THE PROBLEM – Which lines in the records below include the word "Ausblenden"? Report each of them in full.

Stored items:
============================================================

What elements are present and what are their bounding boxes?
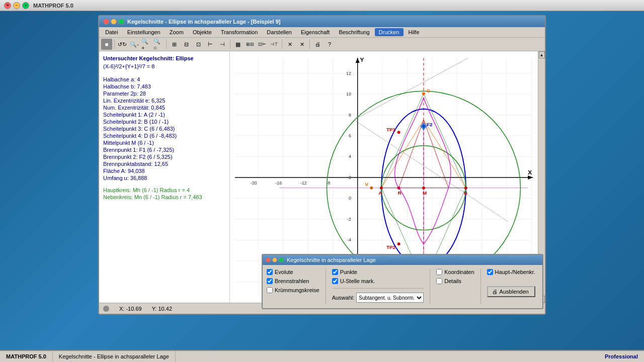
menu-datei[interactable]: Datei [101, 28, 122, 36]
menu-bar: Datei Einstellungen Zoom Objekte Transfo… [99, 27, 545, 38]
prop-mittelpunkt: Mittelpunkt M (6 / -1) [103, 140, 225, 146]
prop-nebenkreis: Nebenkreis: Mn (6 / -1) Radius r = 7,483 [103, 194, 225, 200]
check-details-label: Details [444, 278, 461, 284]
check-koordinaten[interactable] [436, 269, 442, 275]
col-divider-2 [430, 269, 430, 304]
menu-darstellen[interactable]: Darstellen [263, 28, 296, 36]
prop-brenn2: Brennpunkt 2: F2 (6 / 5,325) [103, 154, 225, 160]
svg-point-70 [370, 187, 373, 190]
menu-einstellungen[interactable]: Einstellungen [123, 28, 165, 36]
sub-window-title-bar: Kegelschnitte in achsparalleler Lage [263, 255, 542, 265]
check-krummungskreise[interactable] [267, 287, 273, 293]
tool-delete[interactable]: ✕ [296, 39, 307, 50]
svg-text:8: 8 [349, 113, 351, 118]
info-equation: (X-6)²/2+{Y+1}²/7 = 8 [103, 63, 225, 69]
title-bar-buttons[interactable]: ✕ − + [4, 2, 29, 9]
svg-point-63 [397, 131, 400, 134]
menu-transformation[interactable]: Transformation [217, 28, 262, 36]
sub-close-button[interactable] [266, 257, 271, 262]
tool-grid4[interactable]: ⊢ [205, 39, 216, 50]
check-haupt-neben-label: Haupt-/Nebenkr. [495, 269, 535, 275]
sub-max-button[interactable] [279, 257, 284, 262]
check-details[interactable] [436, 278, 442, 284]
tool-table2[interactable]: ⊞⊟ [245, 39, 256, 50]
check-punkte-row: Punkte [332, 269, 424, 275]
main-window-buttons[interactable] [103, 19, 124, 25]
prop-num-exz: Num. Exzentrizität: 0,845 [103, 105, 225, 111]
tool-zoom-fit[interactable]: 🔍○ [153, 39, 164, 50]
sub-min-button[interactable] [272, 257, 277, 262]
main-max-button[interactable] [118, 19, 124, 25]
maximize-button[interactable]: + [22, 2, 29, 9]
main-min-button[interactable] [111, 19, 117, 25]
svg-text:-4: -4 [347, 237, 351, 242]
prop-flaeche: Fläche A: 94,038 [103, 168, 225, 174]
info-panel: Untersuchter Kegelschnitt: Ellipse (X-6)… [99, 51, 230, 303]
menu-hilfe[interactable]: Hilfe [405, 28, 424, 36]
checks-col3: Koordinaten Details [436, 269, 474, 284]
tool-zoom-in[interactable]: 🔍+ [141, 39, 152, 50]
tool-select[interactable]: ■ [101, 39, 112, 50]
ausblenden-button[interactable]: 🖨 Ausblenden [487, 286, 535, 297]
main-close-button[interactable] [103, 19, 109, 25]
svg-text:6: 6 [349, 133, 351, 138]
svg-point-76 [464, 187, 467, 190]
check-evolute-row: Evolute [267, 269, 319, 275]
svg-text:A: A [378, 190, 382, 196]
svg-text:B: B [464, 190, 467, 196]
tool-help[interactable]: ? [324, 39, 335, 50]
menu-objekte[interactable]: Objekte [189, 28, 216, 36]
edition-label: Professional [605, 353, 638, 359]
y-coordinate: Y: 10.42 [152, 306, 172, 312]
check-punkte[interactable] [332, 269, 338, 275]
tool-grid1[interactable]: ⊞ [169, 39, 180, 50]
check-koordinaten-label: Koordinaten [444, 269, 474, 275]
svg-text:-20: -20 [251, 180, 257, 186]
svg-text:M: M [423, 190, 427, 196]
svg-text:10: 10 [346, 92, 351, 97]
check-ustelle[interactable] [332, 278, 338, 284]
tool-zoom-out[interactable]: 🔍- [129, 39, 140, 50]
check-brennstrahlen-label: Brennstrahlen [275, 278, 309, 284]
col-divider-1 [326, 269, 326, 304]
select-row: Auswahl: Subtangent. u. Subnorm. Tangent… [332, 293, 424, 303]
check-evolute-label: Evolute [275, 269, 293, 275]
menu-drucken[interactable]: Drucken [375, 28, 404, 36]
sep2 [166, 39, 167, 49]
minimize-button[interactable]: − [13, 2, 20, 9]
tool-table[interactable]: ▦ [232, 39, 244, 50]
svg-point-68 [380, 187, 383, 190]
tool-grid3[interactable]: ⊡ [193, 39, 204, 50]
checks-col4: Haupt-/Nebenkr. 🖨 Ausblenden [487, 269, 535, 297]
tool-print[interactable]: 🖨 [312, 39, 323, 50]
status-indicator[interactable] [103, 306, 109, 312]
svg-text:Y: Y [360, 56, 364, 63]
prop-brennabstand: Brennpunktabstand: 12,65 [103, 161, 225, 167]
tool-layout2[interactable]: ⊣⊤ [269, 39, 280, 50]
tool-copy[interactable]: ✕ [284, 39, 295, 50]
x-coordinate: X: -10.69 [119, 306, 142, 312]
close-button[interactable]: ✕ [4, 2, 11, 9]
check-brennstrahlen[interactable] [267, 278, 273, 284]
check-haupt-neben[interactable] [487, 269, 493, 275]
sub-window-content: Evolute Brennstrahlen Krümmungskreise Pu… [263, 265, 542, 308]
menu-zoom[interactable]: Zoom [166, 28, 188, 36]
svg-text:0: 0 [349, 196, 351, 201]
tool-undo[interactable]: ↺↻ [117, 39, 128, 50]
svg-point-78 [397, 242, 400, 245]
menu-beschriftung[interactable]: Beschriftung [335, 28, 373, 36]
bottom-title-text: Kegelschnitte - Ellipse in achsparallele… [59, 353, 169, 359]
menu-eigenschaft[interactable]: Eigenschaft [297, 28, 334, 36]
svg-point-61 [422, 92, 425, 95]
prop-brenn1: Brennpunkt 1: F1 (6 / -7,325) [103, 147, 225, 153]
main-window-title: Kegelschnitte - Ellipse in achsparallele… [127, 19, 280, 25]
tool-layout1[interactable]: ⊡⊢ [257, 39, 268, 50]
sub-window-buttons[interactable] [266, 257, 284, 262]
scroll-up-button[interactable]: ▲ [539, 51, 545, 58]
auswahl-select[interactable]: Subtangent. u. Subnorm. Tangente/Normale… [356, 293, 424, 303]
tool-grid2[interactable]: ⊟ [181, 39, 192, 50]
tool-grid5[interactable]: ⊣ [217, 39, 228, 50]
check-evolute[interactable] [267, 269, 273, 275]
sep5 [309, 39, 310, 49]
info-title: Untersuchter Kegelschnitt: Ellipse [103, 55, 225, 61]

============================================================

TASK SOLUTION –
ausblenden-button[interactable]: 🖨 Ausblenden [487, 286, 535, 297]
checks-col4: Haupt-/Nebenkr. 🖨 Ausblenden [487, 269, 535, 297]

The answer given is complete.